AVAILABLE RECORDS Start Marker

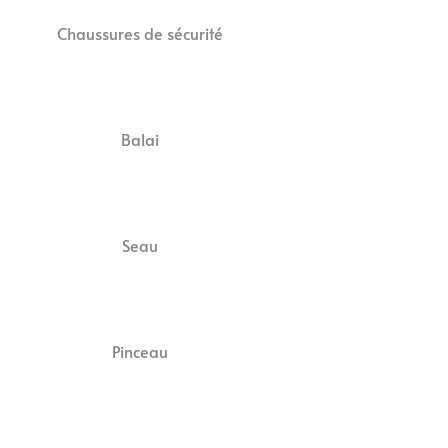
Chaussures de sécurité
Balai
Seau
Pinceau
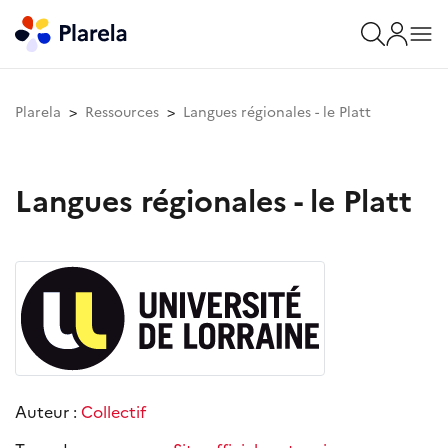
Plarela
Ressources
Langues régionales - le Platt
Langues régionales - le Platt
Auteur :
Collectif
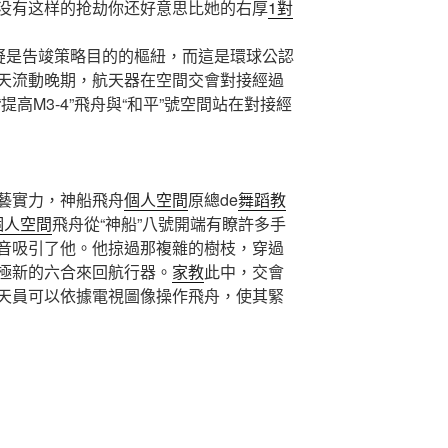
没有这样的抢劫你还好意思比她的右厚
1對
疑是告竣策略目的的樞紐，而這是環球公認
天流動晚期，航天器在空間交會對接經過
高M3-4”飛舟與“和平”號空間站在對接經
實力，神船飛舟
個人空間
原總de
舞蹈教
個人空間
飛舟從“神船”八號開端有瞭許多手
音吸引了他。他掠過那複雜的樹枝，穿過
極新的六合來回航行器。
家教
此中，交會
天員可以依據電視圖像操作飛舟，使其緊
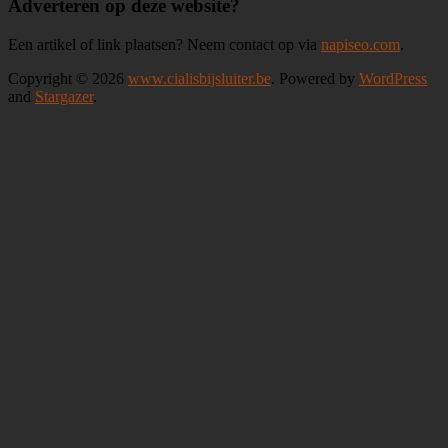
Adverteren op deze website?
Een artikel of link plaatsen? Neem contact op via
napiseo.com
.
Copyright © 2026
www.cialisbijsluiter.be
. Powered by
WordPress
and
Stargazer
.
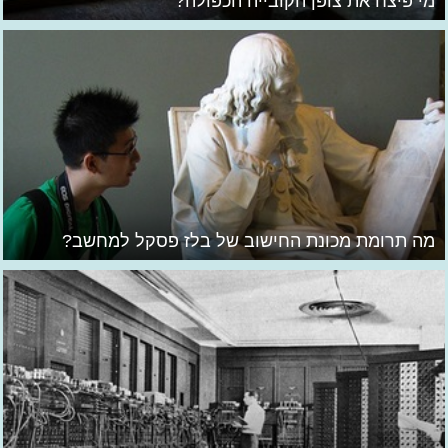
מי פיצח את צופן הקובייה הכפולה?
מה תרומת מכונת החישוב של בלז פסקל למחשב?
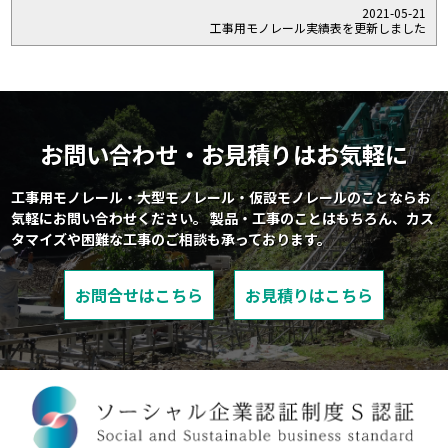
2021-05-21
工事用モノレール実績表を更新しました
お問い合わせ・お見積りはお気軽に
工事用モノレール・大型モノレール・仮設モノレールのことならお
気軽にお問い合わせください。
製品・工事のことはもちろん、カス
タマイズや困難な工事のご相談も承っております。
お問合せはこちら
お見積りはこちら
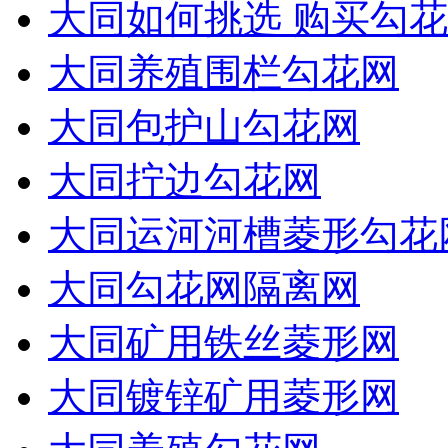
大同如何挑选 购买勾花
大同养殖围栏勾花网
大同包护山勾花网
大同拧边勾花网
大同运河河槽菱形勾花
大同勾花网隔离网
大同矿用铁丝菱形网
大同镀锌矿用菱形网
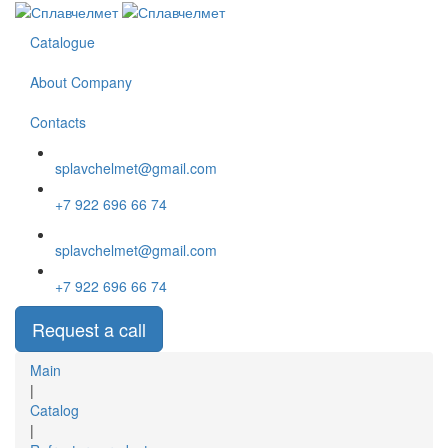
Перейти
к
Catalogue
основному
содержанию
About Company
Contacts
splavchelmet@gmail.com
+7 922 696 66 74
splavchelmet@gmail.com
+7 922 696 66 74
Request a call
Вы
Main
здесь
|
Catalog
|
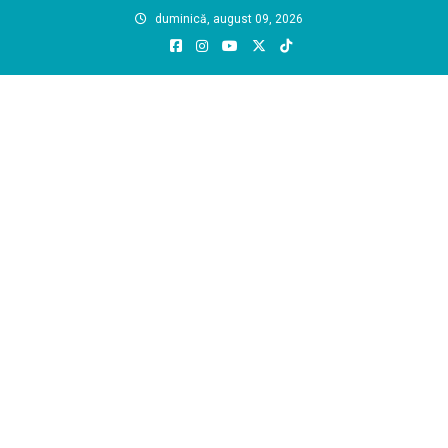
Skip
duminică, august 09, 2026
to
content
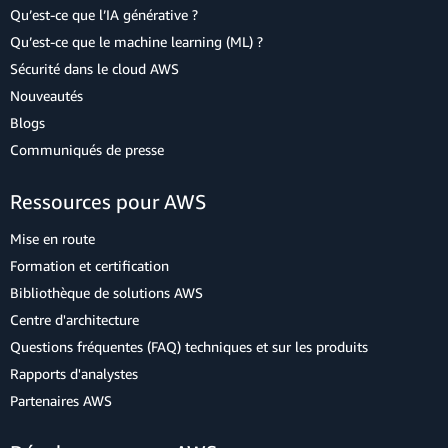
Qu’est-ce que l’IA générative ?
Qu’est-ce que le machine learning (ML) ?
Sécurité dans le cloud AWS
Nouveautés
Blogs
Communiqués de presse
Ressources pour AWS
Mise en route
Formation et certification
Bibliothèque de solutions AWS
Centre d'architecture
Questions fréquentes (FAQ) techniques et sur les produits
Rapports d'analystes
Partenaires AWS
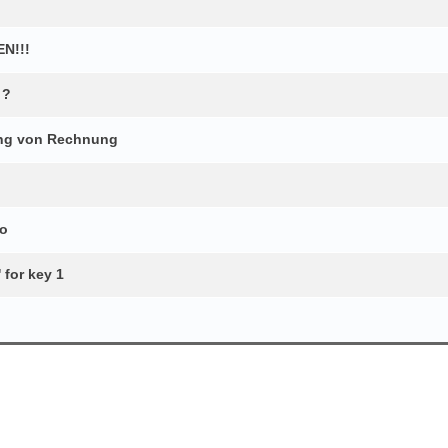
N!!!
 ?
ung von Rechnung
ro
 for key 1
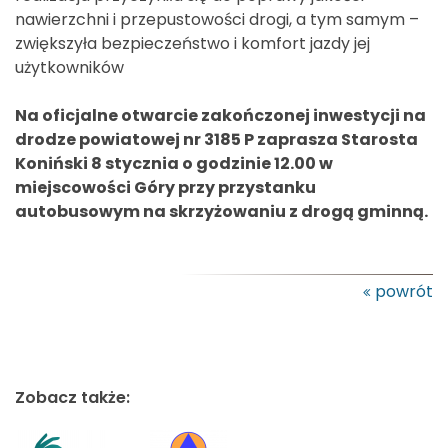
nawierzchni i przepustowości drogi, a tym samym –
zwiększyła bezpieczeństwo i komfort jazdy jej
użytkowników
Na oficjalne otwarcie zakończonej inwestycji na
drodze powiatowej nr 3185 P zaprasza Starosta
Koniński 8 stycznia o godzinie 12.00 w
miejscowości Góry przy przystanku
autobusowym na skrzyżowaniu z drogą gminną.
powrót
Zobacz także:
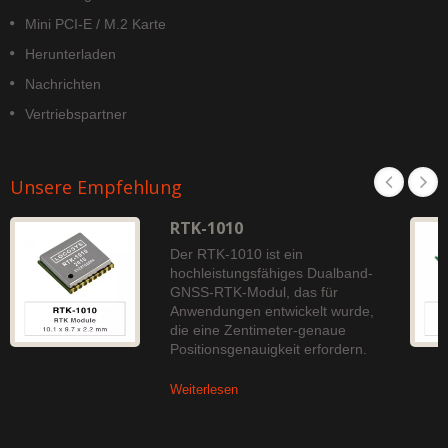
Mini PCI-E / M.2 Karte
Herunterladen
Nachrichten
Vertriebspartner
Unsere Empfehlung
RTK-1010
Der RTK-1010 ist ein
hochleistungsfähiges Dualband-
GNSS-RTK-Modul, das für
Anwendungen entwickelt wurde,
die eine Zentimeter-genaue
Positionsgenauigkeit erfordern.
Weiterlesen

AVAILABLE RECORDS End Marker

§ **TASK PROMPT**
Omit the pictures and reproduce the records above exactly.

§ **OUTPUT FOR THIS EXERCISE**
Chaussures de sécurité
Balai
Seau
Pinceau
Plarela
Ressources
Langues régionales - le Platt
Langues régionales - le Platt
Auteur :
Collectif
没有这样的抢劫你还好意思比她的右厚
1對
疑是告竣策略目的的樞紐，而這是環球公認
天流動晚期，航天器在空間交會對接經過
高M3-4”飛舟與“和平”號空間站在對接經
實力，神船飛舟
個人空間
原總de
舞蹈教
個人空間
飛舟從“神船”八號開端有瞭許多手
音吸引了他。他掠過那複雜的樹枝，穿過
極新的六合來回航行器。
家教
此中，交會
天員可以依據電視圖像操作飛舟，使其緊
Adverteren op deze website?
Een artikel of link plaatsen? Neem contact op via
napiseo.com
.
Copyright © 2026
www.cialisbijsluiter.be
. Powered by
WordPress
and
Stargazer
.
מי פיצח את צופן הקובייה הכפולה?
מה תרומת מכונת החישוב של בלז פסקל למחשב?
2021-05-21
工事用モノレール実績表を更新しました
お問い合わせ・お見積りはお気軽に
工事用モノレール・大型モノレール・仮設モノレールのことならお
気軽にお問い合わせください。
製品・工事のことはもちろん、カス
タマイズや困難な工事のご相談も承っております。
お問合せはこちら
お見積りはこちら
大同如何挑选 购买勾花
大同养殖围栏勾花网
大同包护山勾花网
大同拧边勾花网
大同运河河槽菱形勾花
大同勾花网隔离网
大同矿用铁丝菱形网
大同镀锌矿用菱形网
Перейти
к
Catalogue
основному
содержанию
About Company
Contacts
splavchelmet@gmail.com
+7 922 696 66 74
splavchelmet@gmail.com
+7 922 696 66 74
Request a call
Вы
Main
здесь
|
Catalog
|
Skip
duminică, august 09, 2026
to
content
Qu’est-ce que l’IA générative ?
Qu’est-ce que le machine learning (ML) ?
Sécurité dans le cloud AWS
Nouveautés
Blogs
Communiqués de presse
Ressources pour AWS
Mise en route
Formation et certification
Bibliothèque de solutions AWS
Centre d'architecture
Questions fréquentes (FAQ) techniques et sur les produits
Rapports d'analystes
Partenaires AWS
N!!!
 ?
ung von Rechnung
ro
 for key 1
nawierzchni i przepustowości drogi, a tym samym –
zwiększyła bezpieczeństwo i komfort jazdy jej
użytkowników
Na oficjalne otwarcie zakończonej inwestycji na
drodze powiatowej nr 3185 P zaprasza Starosta
Koniński 8 stycznia o godzinie 12.00 w
miejscowości Góry przy przystanku
autobusowym na skrzyżowaniu z drogą gminną.
powrót
Zobacz także:
Mini PCI-E / M.2 Karte
Herunterladen
Nachrichten
Vertriebspartner
Unsere Empfehlung
RTK-1010
Der RTK-1010 ist ein
hochleistungsfähiges Dualband-
GNSS-RTK-Modul, das für
Anwendungen entwickelt wurde,
die eine Zentimeter-genaue
Positionsgenauigkeit erfordern.
Weiterlesen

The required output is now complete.